Pas un émoi, ni même un tremblement lorsqu’elle évoque la suffocation, l’évanouissement et la conviction que la volonté de tuer rôde. Avec la même mécanique, elle racontera les difficultés de leur séparation. Ce n’était pas les enfants, qu’il aurait pu continuer à voir sans problème. «Il n’a jamais été question de te faire souffrir avec eux et tu le sais», dit-elle encore, sévère, à l’adresse du prévenu.

L’argent a, par contre, été source de tension au moment de négocier une convention de divorce.
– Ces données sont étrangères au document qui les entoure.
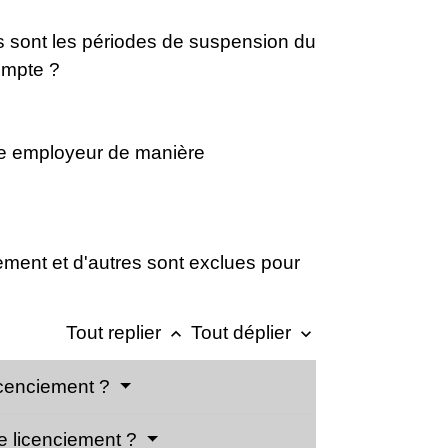
es sont les périodes de suspension du
compte ?
ême employeur de manière
ement et d'autres sont exclues pour
Tout replier
Tout déplier
keyboard_arrow_up
keyboard_arrow_down
licenciement ?
de licenciement ?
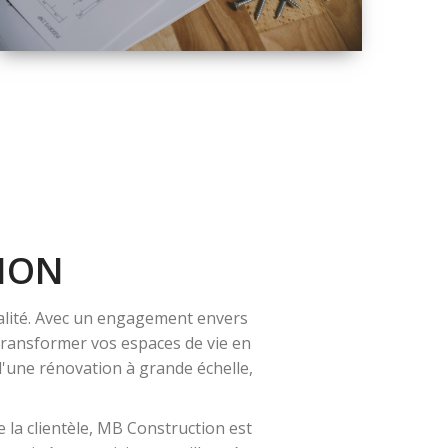
QUALITÉ
SOLUTIONS DE
RÉNOVATION
COMPLÈTE
ION
alité. Avec un engagement envers
 transformer vos espaces de vie en
 d'une rénovation à grande échelle,
 la clientèle, MB Construction est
Nathalie ne voulait pas partager son compte en banque personnel – garni de plus de 5 millions de francs – ni ses participations dans une nouvelle société. «J’estimais que notre fortune immobilière commune, non négligeable, était suffisante. Je voulais retrouver ma liberté et j’estimais que le fruit de mon labeur devait me revenir. Ce d’autant plus que je ne demandais aucune pension pour moi ou pour les enfants.» Elle dit avoir essayé de convaincre son mari. «Je me suis retrouvée face à un mur.»

Jusqu’à ce jour de février, peu avant l’agression, où le gérant de fortune accepte soudain ces conditions alors qu’il était dans son droit et qu’un passage devant le juge civil lui aurait sans doute assuré sa part, évaluée à quelque 10 millions de francs. Avec les conditions posées par Nathalie, c’était 5 millions de moins. Et avec le décès de cette dernière, c’était en gros 5 millions de plus. Sauf disposition testamentaire spéciale.

Entendue comme témoin de moralité, la toute première épouse du financier dit avoir vécu une séparation rapide et tranquille. «On n’avait pas grand-chose au moment de divorcer et il m’a laissé l’essentiel.» Aucun drame ne lui revient en mémoire. Pas même les tourments d’un fils pourtant évoqués par le père pour expliquer sa résistance ultérieure au divorce d’avec sa seconde épouse et son refus de peiner ses enfants, quitte à faire disparaître leur mère. Des thèmes qui seront largement abordés la semaine prochaine à l’heure des plaidoiries.